L’esito del voto sembra confermare che, se è vero che le elezioni in Iran si svolgono secondo regole tutt’affatto singolari e il campo dei contendenti è circoscritto d’autorità, non è meno vero che – una volta definito il campo ristretto – la competizione al suo interno è autentica e, quando non entra in gioco l’eccesso di brogli, può portare a risultati che rispecchiano la volontà popolare più di quella del regime. Un dato questo su cui varrebbe la pena di riflettere più a fondo e che costituisce un altro aspetto dell’ eccezionalismo iraniano.

Opportunità
Quanti pensano che Rouhani possa imprimere in tempi brevi una decisa sterzata al paese, a partire dal fondamentale dossier nucleare, farebbero bene a ricordare che il potere reale continua a risiedere nelle mani della Guida Suprema, in particolare per quanto riguarda la politica estera. Resta ancora da capire, come si è accennato, se la sua vittoria possa indebolire Khamenei o se non gli offra, invece, l’opportunità di recuperare margini negoziali nei confronti dell’Occidente.

Il fronte moderato rimane tutto sommato debole, molti dei suoi esponenti sono agli arresti (e vedremo presto se il nuovo presidente sarà davvero in grado di liberare tutti i prigionieri politici, come pare abbia annunciato).

Rouhani sa bene che qualsiasi apertura nei confronti degli Usa dovrà necessariamente passare da una moratoria nucleare, riannodando i fili del rapporto con l’Agenzia internazionale per l’energia atomica (Aiea) e recuperando i tentativi di mediazione falliti, ultimo quello tripartito di Istanbul.

Egli conosce bene la natura del problema e i margini che gli si presentano; la sua flessibilità in passato è stata spesso temperata da ambiguità e marce indietro che hanno confermato come, prima di ogni altra cosa, egli rimanga all’interno della struttura del potere e sia attento a non superare la linea rossa del confronto aperto con il fronte conservatore.

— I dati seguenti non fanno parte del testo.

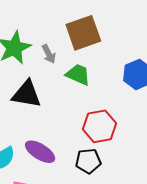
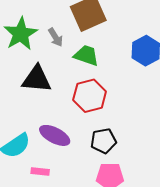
red hexagon: (100, 126) -> (90, 96), moved

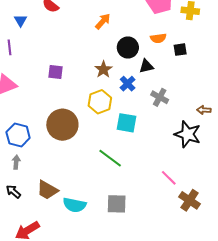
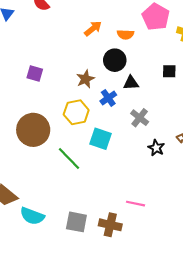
orange semicircle: (158, 38) -> (125, 34), moved
black star: (188, 134) -> (156, 148), moved, size x0.6
green line: (110, 158) -> (69, 158), moved
pink line: (169, 178) -> (135, 204), turned -42
brown cross: (189, 200) -> (110, 225), moved, turned -30

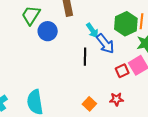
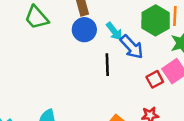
green trapezoid: (31, 15) -> (37, 17), turned -70
blue circle: (48, 31) -> (84, 30), moved

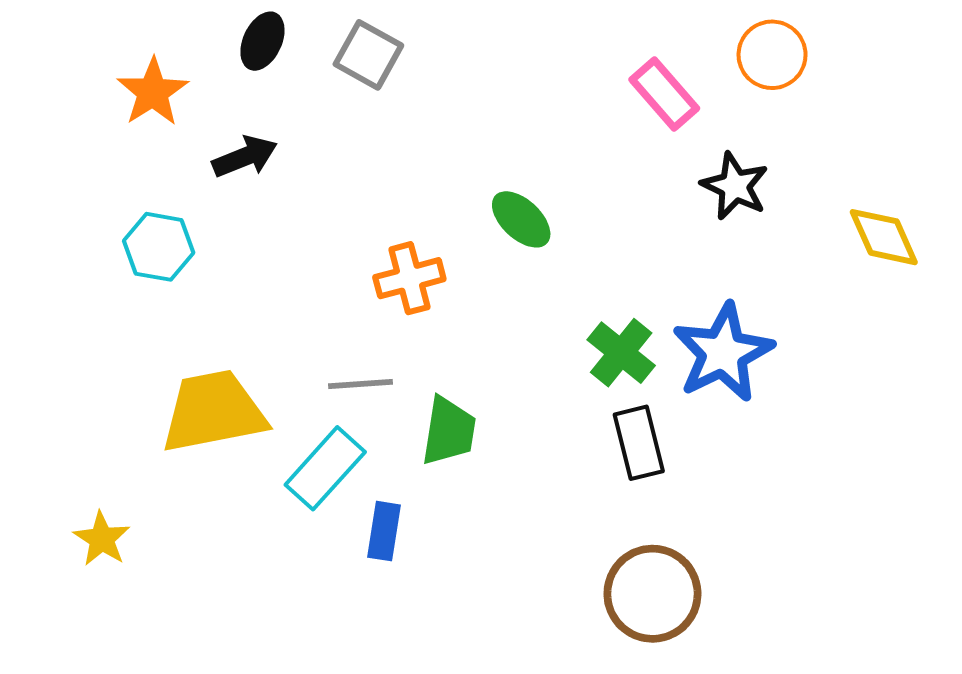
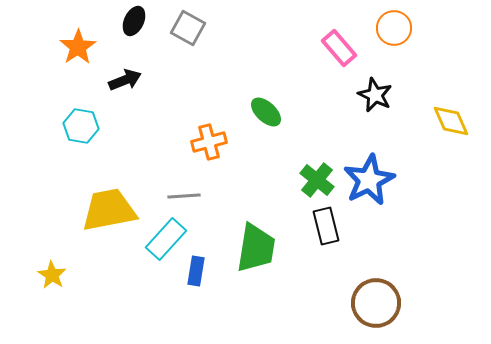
green trapezoid: (449, 431) -> (256, 248), moved, size x1.4
brown circle: (652, 594) -> (376, 303), moved

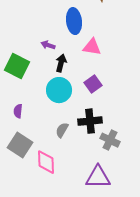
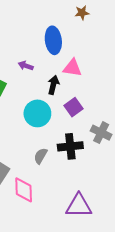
black arrow: (61, 63) -> (53, 85), moved
gray cross: (110, 140) -> (101, 133), moved

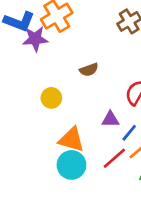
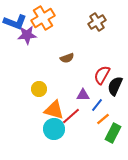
yellow circle: (51, 98) -> (39, 89), moved
red line: (114, 158) -> (71, 116), moved

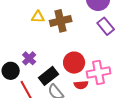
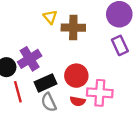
yellow triangle: (38, 17) -> (50, 17), turned 32
purple cross: (29, 58) -> (30, 59), size x1.5

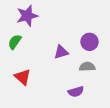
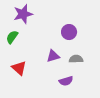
purple circle: (89, 42) -> (69, 32), moved
purple triangle: (61, 52) -> (53, 56), moved

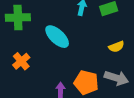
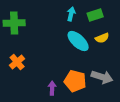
cyan ellipse: (57, 37) -> (78, 41), moved
yellow semicircle: (116, 47) -> (102, 38), moved

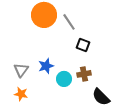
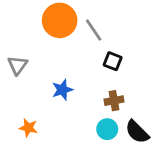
gray triangle: (21, 70) -> (17, 65), moved
cyan circle: (64, 79) -> (107, 129), moved

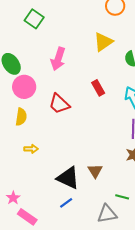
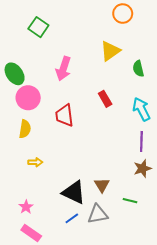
red trapezoid: (59, 104) -> (64, 115), turned 40
green line: (122, 197) -> (130, 201), moved
pink star: (13, 198) -> (26, 207), moved
gray triangle: (107, 214) -> (98, 214), moved

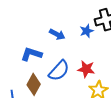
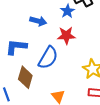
red star: (86, 69) -> (66, 35), moved

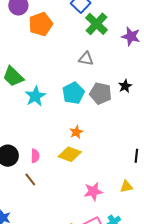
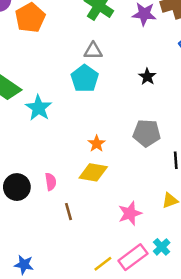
cyan pentagon: (73, 93) -> (85, 79), moved
gray pentagon: (101, 93) -> (147, 133), moved
brown line: (30, 179) -> (68, 212), moved, turned 32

Certo, se sull’onda di questo risultato dovesse di nuovo partire un movimento popolare come quello dell’ Onda Verde, i dati potrebbero cambiare. Ma per ora non sembra se ne vedano le premesse e Rouhani, oltretutto, non è un trascinatore di folle. O perlomeno, non lo è stato fino ad ora.

Il fatto che l’unico religioso in corsa fosse allo stesso tempo il solo rappresentante del fronte moderato, fa capire come il clero sciita sia assai più variegato nelle sue posizioni di quanto il mantra di molte analisi tradizionali lasci pensare.

Come che sia, il risultato costituisce un’opportunità per Usa e paesi europei che sarebbe autolesionista non cogliere: le prime prese di posizione del presidente Obama e del segretario Usa alla difesa Hagel lasciano ben sperare. Al di là del nucleare, che pure continua ad essere la pietra angolare della stabilità nell’area, specie in relazione ad Israele, l’Iran gioca un ruolo cruciale nello scacchiere siriano e in quello iracheno, i due più critici della regione.

Rischio chimera
A Baghdad è chiaro da tempo che, senza l’accordo con Teheran, qualsiasi stabilizzazione resta una chimera. Quanto alla Siria, il cerino iraniano è fin troppo visibile, ivi compresa la sua coda libanese. Ma c’è un altro aspetto tutt’altro che marginale: l’Iran ha da qualche tempo riorientato i suoi rapporti commerciali in direzione della Turchia, dell’ India e della Cina. Fin qui, si tratterebbe di un dato tutto sommato accettabile, che non sconvolge l’interesse fondamentale di sicurezza energetica dell’Occidente.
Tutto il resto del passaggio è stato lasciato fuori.